Apathy over antiquities

In the 70th year of Independence, a grim reminder, with photographic evidence, about the mismanagement and neglect of our rich heritage

August 05, 2017 09:30 pm | Updated 09:30 pm IST

Monuments Matter: India’s Archaeological Heritage Since Independence
Nayanjot Lahiri
The Marg Foundation, Mumbai
₹2,800

Monuments Matter: India’s Archaeological Heritage Since Independence Nayanjot Lahiri The Marg Foundation, Mumbai ₹2,800

The importance of our built heritage has never been fully appreciated. As in the case of Delhi whenever a new city was built, the old was stripped to provide readymade building material. The tomb of Abdur Rahim Khan-e-Khana, which looks like a plucked hen without its red sandstone and marble cladding, is another example. After the First War of Indian Independence when the British Crown established its full control over India, many laws were put in place to protect whatever built heritage was left.

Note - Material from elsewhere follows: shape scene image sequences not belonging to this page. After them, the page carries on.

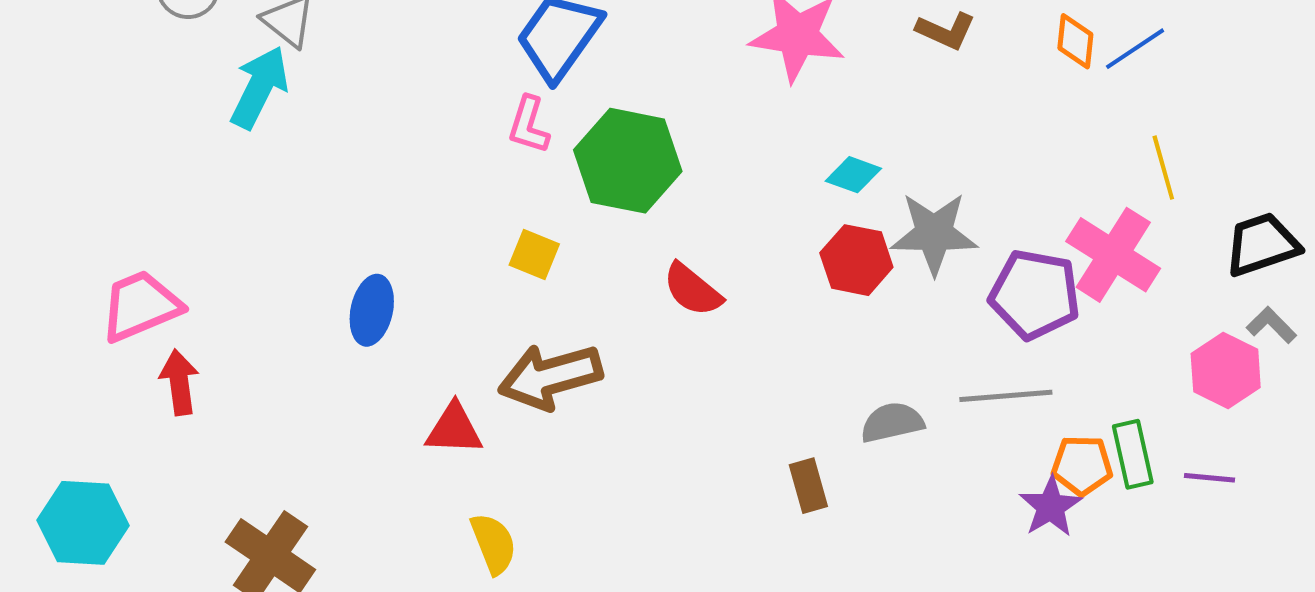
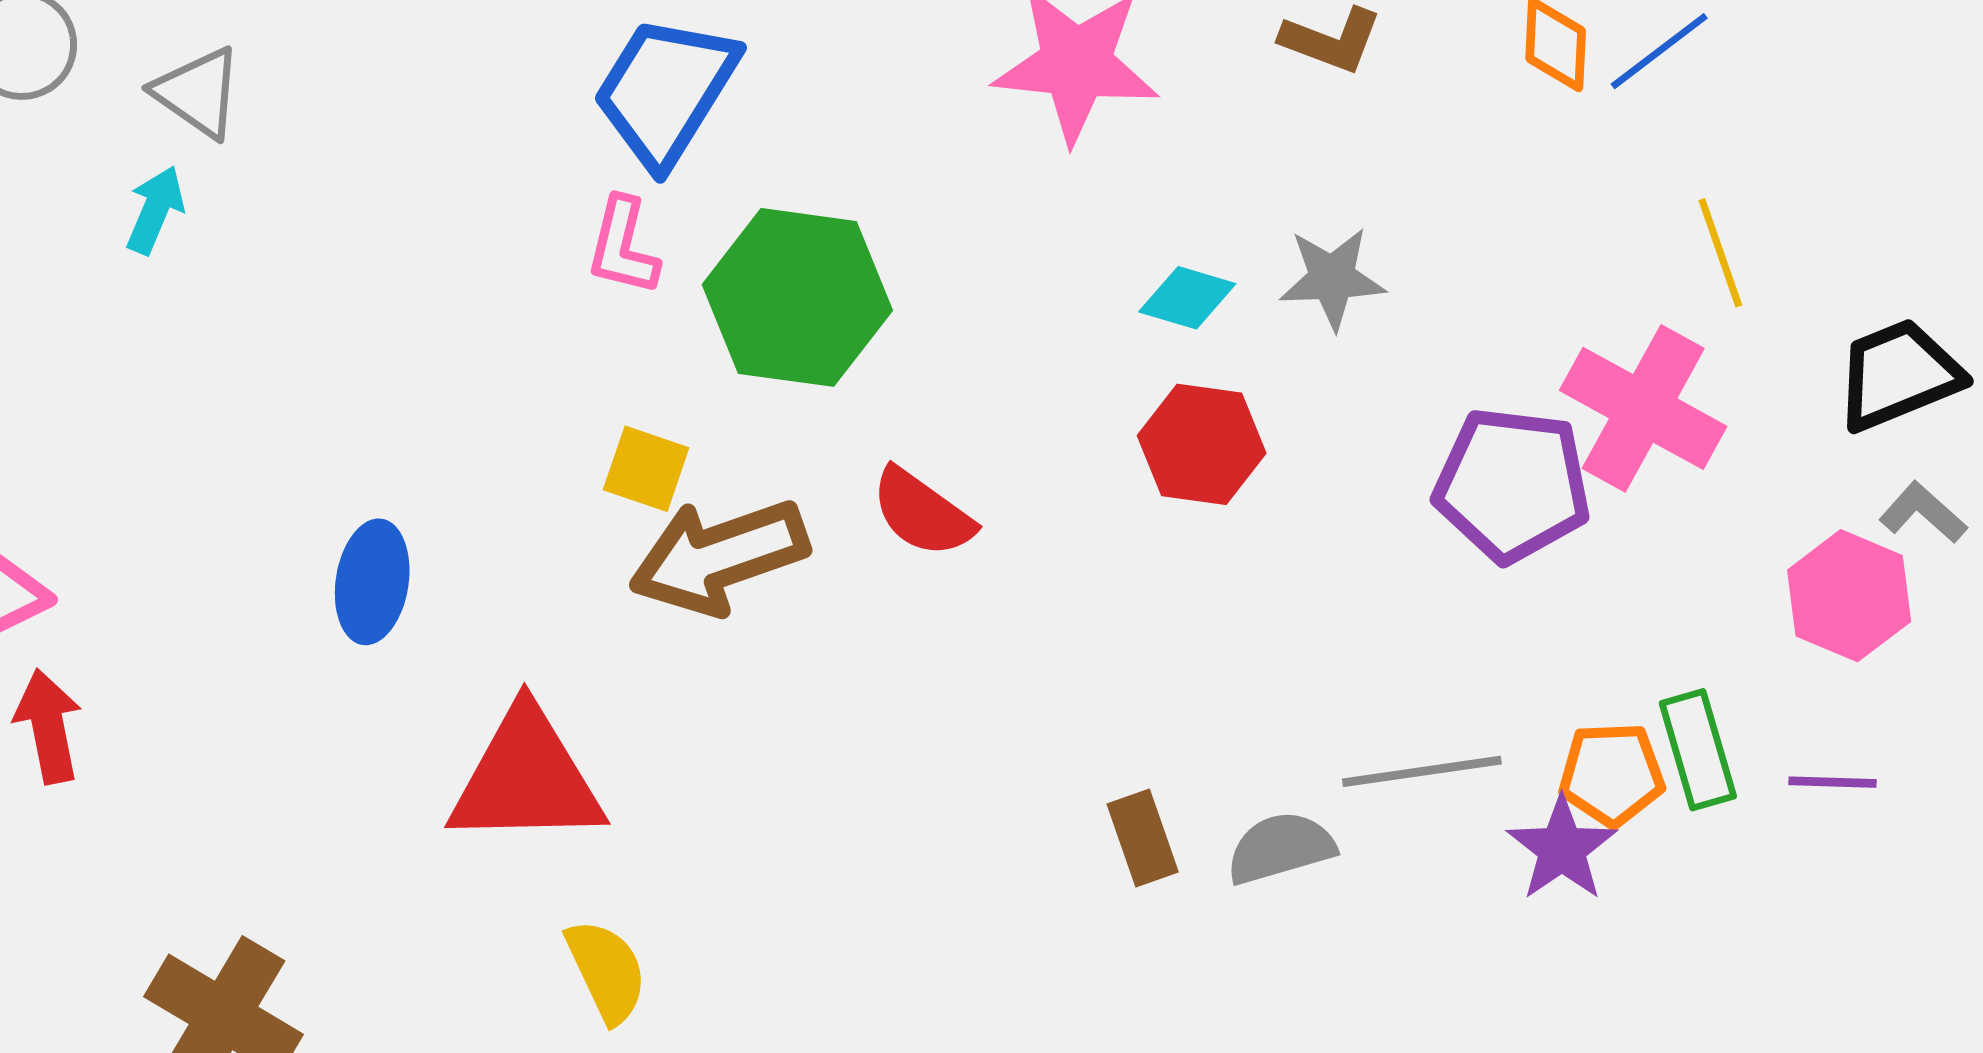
cyan arrow: (259, 87) -> (155, 210), size x0.6
gray star: (934, 233) -> (1332, 278), moved, size x0.7
brown arrow: (550, 377) -> (719, 557), moved
gray line: (1006, 396) -> (1422, 771), moved
gray semicircle: (892, 422) -> (1281, 848), moved
red triangle: (454, 429) -> (526, 778), size x1.6

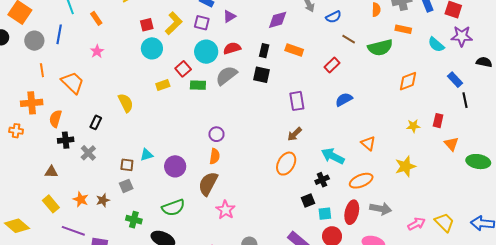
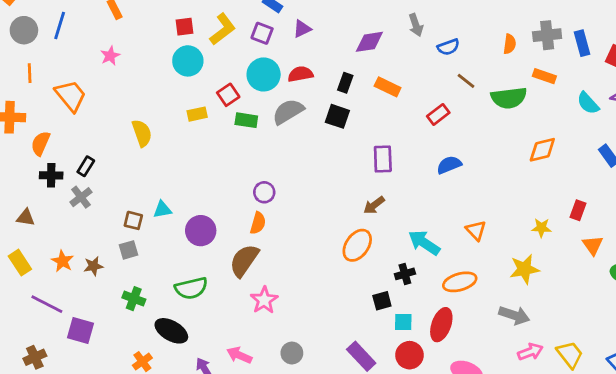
black rectangle: (96, 122) -> (86, 166), moved
yellow star: (413, 126) -> (541, 228), moved
gray arrow: (381, 209) -> (514, 315), moved

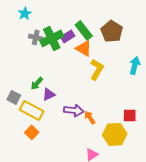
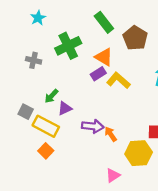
green rectangle: (84, 30) -> (104, 22), moved
purple rectangle: (68, 36) -> (98, 74), moved
gray cross: (36, 37) -> (34, 60), moved
yellow L-shape: (97, 69) -> (118, 80), turned -80

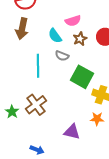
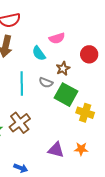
brown star: (80, 39) -> (63, 68), moved
gray semicircle: (62, 56) -> (46, 83), moved
orange star: (97, 119) -> (81, 149), moved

The Archaeological Survey of India (ASI) was formed in 1861 by a statute passed into law by Lord Canning with Sir Alexander Cunningham as its first Archaeological Surveyor to excavate and conserve India’s ancient built heritage.

Sir John Marshall also drew up a conservation manual in 1922 which combined the best conservation practices from all over the world, adapted to the Indian context, and was one of the most comprehensive documents written on conservation at that time.

Protecting culture

The job of the ASI which comes under the Ministry of Culture is to protect the cultural heritage of our nation.

The Ancient Monuments and Archaeological Sites and Remains (Amendment and Validation) Act, 2010 was passed with provisions to safeguard and protect ancient monuments and antiquities of India as well as regulate all construction activity around the monuments. It specified a ‘prohibited area’ which meant that no construction activity (erection or a building, including any addition or extension thereto either vertically or horizontally) could take place within 100 metres in all directions of a monument and ‘regulated area’ which meant that permission may be given after due consideration.

Nayanjot Lahiri’s book comes at a time when many monuments are under threat with a proposed amendment being considered to allow construction within the prohibited zone.

Interestingly, this idea of a prohibited zone came from the tomb of Abdur Rahim Khan-e-Khana as Lahiri notes in the book, “The idea itself, that a security net ought to be created around heritage buildings, can be traced to Jawaharlal Nehru. As Prime Minister, he complained to the Union Minister of Education in 1955 that India’s old and historical places were getting spoilt by new buildings being put up around them. In order to prevent intrusions, Nehru suggested that the government ‘lay down that within a certain area no building should be put up without permission’.”

A lovingly written and well-researched book, it shows the author’s passion and commitment for India’s rich heritage. As such her anger at the mismanagement and neglect of our antiquities and monuments is palpable. “Ironically, while the ministers and government functionaries who live in Lutyen’s Bungalow Zone in New Delhi have not permitted any overhead metro line in front of their bungalows there, they have no compunction in pushing for a legislation which would allow ugly overhead contraptions in the vicinity of our national monuments,” she writes.

Detailed photographic evidence is provided to show the utter apathy in some of our museums and archaeological sites.

The tracing of India’s ‘archaeological heritage since Independence’ is the most detailed work that I have read. In a very interesting chapter on the partitioning of the ASI’s collection of Museums and Archaeological Remains she describes the process of dividing around the middle. Her horror at the absolute equity when dividing the jewellery, in particular the two golden necklaces from Taxila and Mohenjodaro’s famous carnelian and copper girdle, can be felt. A famous archaeologist like Mortimer Wheeler ‘should have known that he was severely compromising their integrity’.

I have heard many stories about the refugee camps in the wake of Partition inside Delhi’s Purana Qila and Humayun’s Tomb. Lahiri describes an incident of intentional vandalism of the Qila e Kuhna Mosque and its subsequent and excellent repair work by the ASI.

Through changing frontiers

The book scores in its reader-friendly style as many academics write only for an academic audience, presuming a certain level of proficiency in the reader themselves. It guides the reader through prehistoric India and its changing frontiers as well as redefining the world of protohistoric India.

Today, with awareness as well as controversies over monuments raring their heads more often than in the past, this book also gives details of how audits are done for our archaeology and museums. Any lover of heritage would be horrified to hear that a local politician has installed his own statue in the historic site of Hastinapur.

The author also touches on litigation around protected sites and the controversial events around the Babri Masjid leading to a judicial order by the Supreme Court for an excavation of the disputed site. What will be the ramifications of doing archaeology under court orders? Will this serve as a precedent for other disputed sites are some of the questions raised.

It is a timely book coming as it does at a time when the Taj Mahal is being called un-Indian and being denied a share of the state exchequer under ‘sanjhi virasat’.

Monuments Matter: India’s Archaeological Heritage Since Independence ; Nayanjot Lahiri, The Marg Foundation, ₹2,800.